• _Data records_:
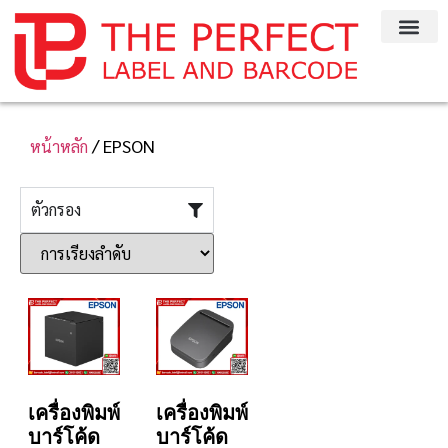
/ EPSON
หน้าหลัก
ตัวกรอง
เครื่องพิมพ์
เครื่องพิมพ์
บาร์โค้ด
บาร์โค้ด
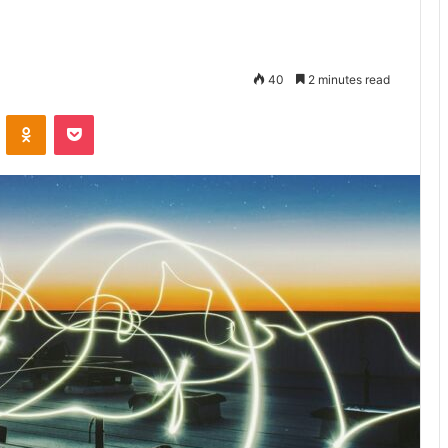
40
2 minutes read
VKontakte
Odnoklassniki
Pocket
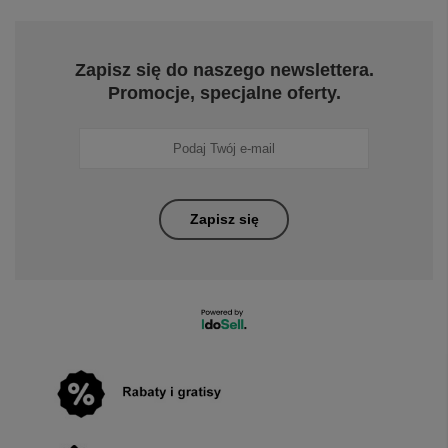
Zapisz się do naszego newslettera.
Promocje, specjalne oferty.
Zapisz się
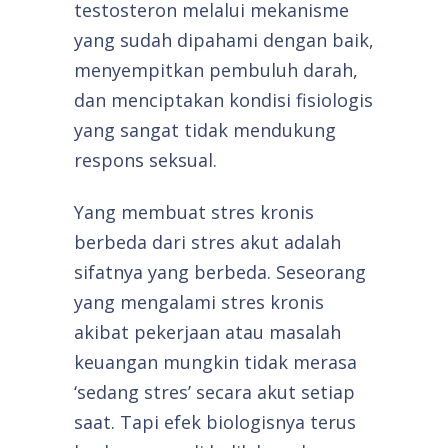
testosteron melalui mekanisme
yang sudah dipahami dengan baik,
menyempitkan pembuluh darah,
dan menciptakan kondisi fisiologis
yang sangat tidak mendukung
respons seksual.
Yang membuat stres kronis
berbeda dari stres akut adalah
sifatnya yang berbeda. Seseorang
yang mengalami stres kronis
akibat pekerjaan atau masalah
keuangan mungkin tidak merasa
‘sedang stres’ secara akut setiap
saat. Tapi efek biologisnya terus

* * *

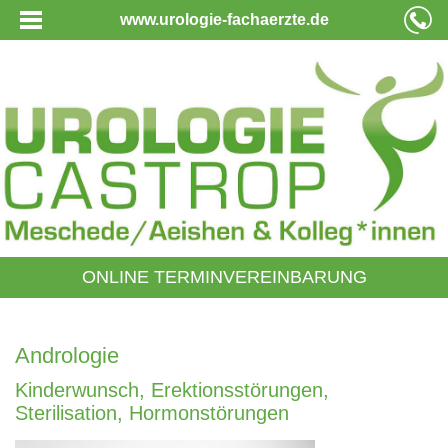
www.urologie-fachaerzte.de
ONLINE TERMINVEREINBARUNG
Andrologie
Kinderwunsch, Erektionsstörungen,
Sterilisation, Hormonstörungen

• _Prompt_: Report every line of the preceding listing where the string "kronis" occurs.

• _Task answer_:
Yang membuat stres kronis
yang mengalami stres kronis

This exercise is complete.